I want to add and extract files from an Office/Excel document using Python. So far adding things is easy but for extracting I haven't found a clean solution.
To make clear what I've got and what not I've written the small example test.py below and explain further.
test.py
import win32com.client as win32
import os
from tkinter import messagebox
import win32clipboard
# (0) Setup
dir_path = os.path.dirname(os.path.realpath(__file__))
print(dir_path)
excel = win32.gencache.EnsureDispatch('Excel.Application')
wb = excel.Workbooks.Open(dir_path + "\\" + "test_excel.xlsx")
ws = wb.Worksheets.Item(1)
objs = ws.OLEObjects()
# (1) Embed file
f = dir_path + "\\" + "test_txt.txt"
name = "test_txt_ole.txt"
objs.Add( Filename=f, IconLabel=name )
# (2) Access embedded file
obj = objs.Item(1) # Get single OLE from OLE list
obj.Copy()
win32clipboard.OpenClipboard()
data = win32clipboard.GetClipboardData(0xC004) # Binary access
win32clipboard.EmptyClipboard()
win32clipboard.CloseClipboard()
messagebox.showinfo(title="test_txt_ole.txt", message=str(data))
# (3) Press don't save here to keep
# wb.Close() # Will close excel document and leave excel opened.
excel.Application.Quit() # Will close excel with all opened documents
For preparation (step 0) it opens a given excel document with one worksheet that was create before by using new document button in excel.
In step (1) it uses API to embed a given text file to the excel document. The text file was created before with content "TEST123" using a text editor.

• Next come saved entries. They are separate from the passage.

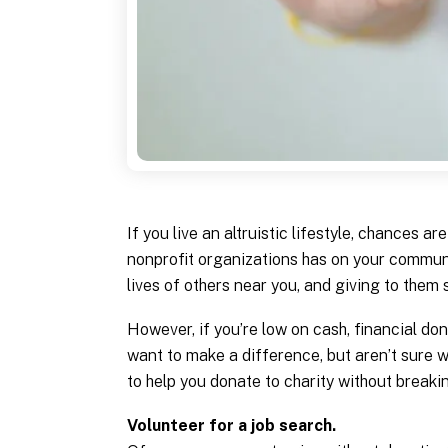
If you live an altruistic lifestyle, chances 
nonprofit organizations has on your communi
lives of others near you, and giving to them 
However, if you’re low on cash, financial don
want to make a difference, but aren’t sure w
to help you donate to charity without breaki
Volunteer for a job search.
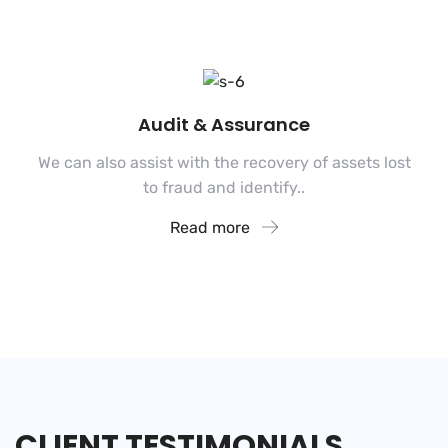
Audit & Assurance
We can also assist with the recovery of assets lost
to fraud and identify..
Read more
CLIENT
TESTIMONIALS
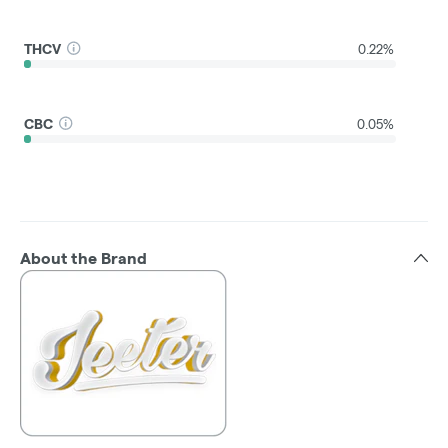
THCV
0.22%
CBC
0.05%
About the Brand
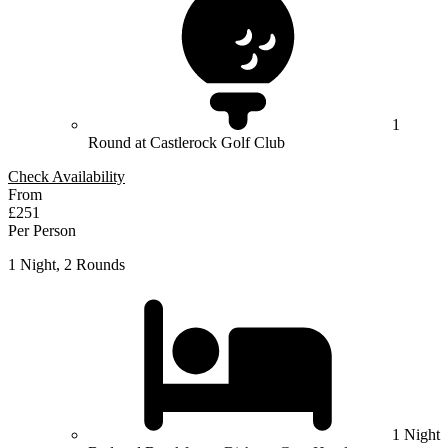
1
Round at Castlerock Golf Club
Check Availability
From
£251
Per Person
1 Night, 2 Rounds
1 Night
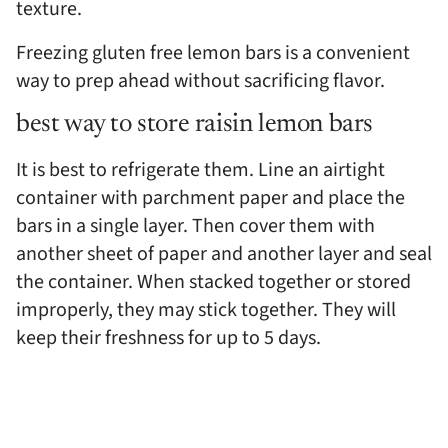
texture.
Freezing gluten free lemon bars is a convenient
way to prep ahead without sacrificing flavor.
best way to store raisin lemon bars
It is best to refrigerate them. Line an airtight
container with parchment paper and place the
bars in a single layer. Then cover them with
another sheet of paper and another layer and seal
the container. When stacked together or stored
improperly, they may stick together. They will
keep their freshness for up to 5 days.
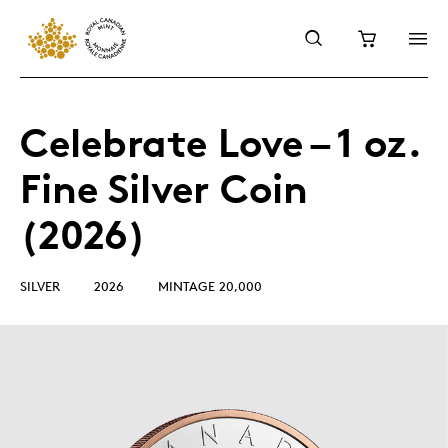
Celebrate Love – 1 oz.
Fine Silver Coin
(2026)
SILVER
2026
MINTAGE 20,000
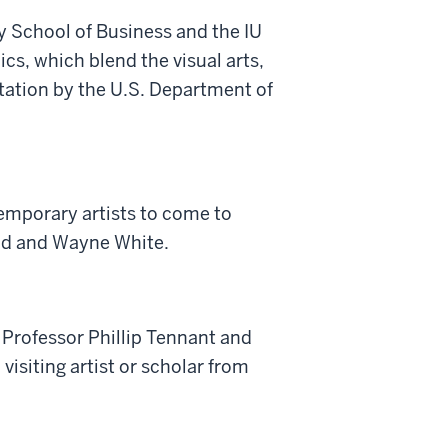
ey School of Business and the IU
s, which blend the visual arts,
tation by the U.S. Department of
emporary artists to come to
ead and Wayne White.
 Professor Phillip Tennant and
isiting artist or scholar from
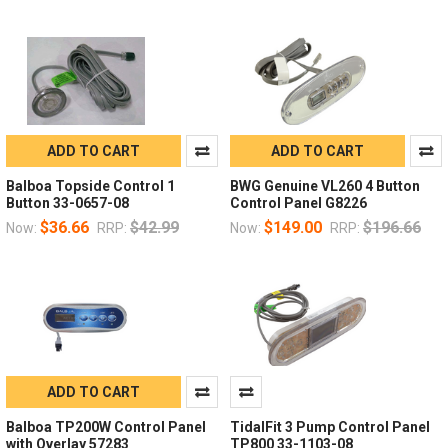
ADD TO CART
ADD TO CART
Balboa Topside Control 1
BWG Genuine VL260 4 Button
Button 33-0657-08
Control Panel G8226
$36.66
$42.99
$149.00
$196.66
Now:
RRP:
Now:
RRP:
ADD TO CART
Balboa TP200W Control Panel
TidalFit 3 Pump Control Panel
with Overlay 57283
TP800 33-1103-08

Afterwards in step (2) it tries to read back content from embedded OLE using clipboard and opens a message box that shows the content from OLE in clipboard.
Finally (3) the program closes the opened document. To keep an unchanged setup press no here.
The big disadvantage of this solution is the use of clipboard which smashes any user content in clipboard which is bad style in a productive environment. Further it uses an undocumented option for clipboard.
A better solution would be to safe OLE or OLE embedded file to a python data container or to a file of my choice. In my example I've used a TXT file to easily identify file data. Finally I'll use ZIP for an all-in-one solution but a TXT file solution would be sufficient for base64 data.
Source of 0xC004 = 49156: https://danny.fyi/embedding-and-accessing-a-file-in-excel-with-vba-and-ole-objects-4d4e7863cfff
This VBA example look interesting but I have no clue about VBA: Saving embedded OLE Object (Excel workbook) to file in Excel 2010
Workbooks.Open
,Worksheets.Item
, etc. are kindof VBA commands (technically they are IDispatch calls). Why don't you just try to call something likeoEmbFile.Object.SaveAs fName
in the VBA example directly from your python code – Jackson